I'll give you my 2 cents since no one has chimed in yet. I vote for do it yourself.

You've got alot of items to hook up, the key is to do one thing at a time. Make sure you understand the circuit you're putting together before you start wiring, and test it when you think its done. Do that and take your time and you won't fry anything. Most automotive wiring is pretty simple - once you understand a few basic concepts you'll be fine. And you can always post up what you are about to do on here, and if you're on the wrong path someone will help you out.

Before you start make sure you don't have any loose wires from disconnected circuits that might contact the body or other wires.

Here's the order I would work on it: Start with the battery to starter solenoid circuit. If you can understand and wire this circuit, then you'll be fine. Next add the electric fuel pump. Then add the alternator. Then electric fans. The rest in any order. Ideally you'll be able to start the car after fuel pump is wired. You wouldn't want to run it very long until the alternator is hooked up.

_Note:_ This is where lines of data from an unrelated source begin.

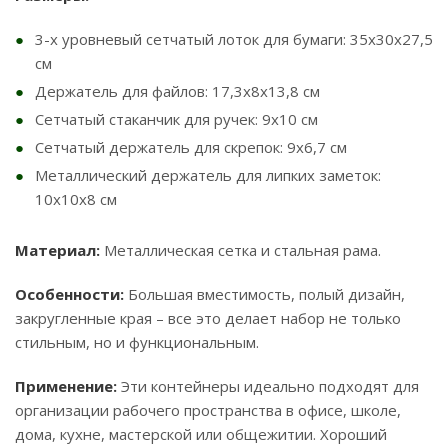
3-х уровневый сетчатый лоток для бумаги: 35х30х27,5
см
Держатель для файлов: 17,3х8х13,8 см
Сетчатый стаканчик для ручек: 9х10 см
Сетчатый держатель для скрепок: 9х6,7 см
Металлический держатель для липких заметок:
10х10х8 см
Материал:
Металлическая сетка и стальная рама.
Особенности:
Большая вместимость, полый дизайн,
закругленные края – все это делает набор не только
стильным, но и функциональным.
Применение:
Эти контейнеры идеально подходят для
организации рабочего пространства в офисе, школе,
дома, кухне, мастерской или общежитии. Хороший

Thats all I can think of at the moment. I'm sure there will be more/better feedback from others. :SNSign:
 
I wouldn't run the electric fuel pump without an inertia shutoff switch wired into it. For your initialy setup and trouble shooting you can leave it out and add it later, but once you are driving the car around all the time, you need one for safety reasons.

As far as doing it yourself, I think you should pick up a how to book on auto electrical and read it. Also, I'd spend some money on some bulk wire, connectors and a nice pair of strippers and crimpers. Then I'd build test circuits that aren't mounted in the car. Build a circuit without a relay and then build the same one with a relay and test them to make sure they work. Once you can understand simple circuits and simple circuits with relays you are moer then 1/2 way there. Most of the circuits in these cars are fairly straight forward.

The aftermarket parts like the LED tail lights and the AC setup should come with instructions. Once you understand the basics, these instructions will not be quite so intimidating.
 
Thank you very much for the advice, I will definitely get online and see about a basic wiring book for cars as well as setting up the test circuits you are testing. I have a wiring buddy, that can probably point me in the right direction on that as well. I just didn't want to occupy too much of his time.

I think I have been getting a little overwhelmed with thinking of it as a whole, instead of just attacking one thing at a time and going from there. The AC I didn't get anything from the engine manufacturer, but I am sure I can find something online, but ya, the other items did come with documentaiton, but definitely over my head. lol So the book idea I will definitely take and then look at that documenation again and see if it is still intimidating. lol Thanks again.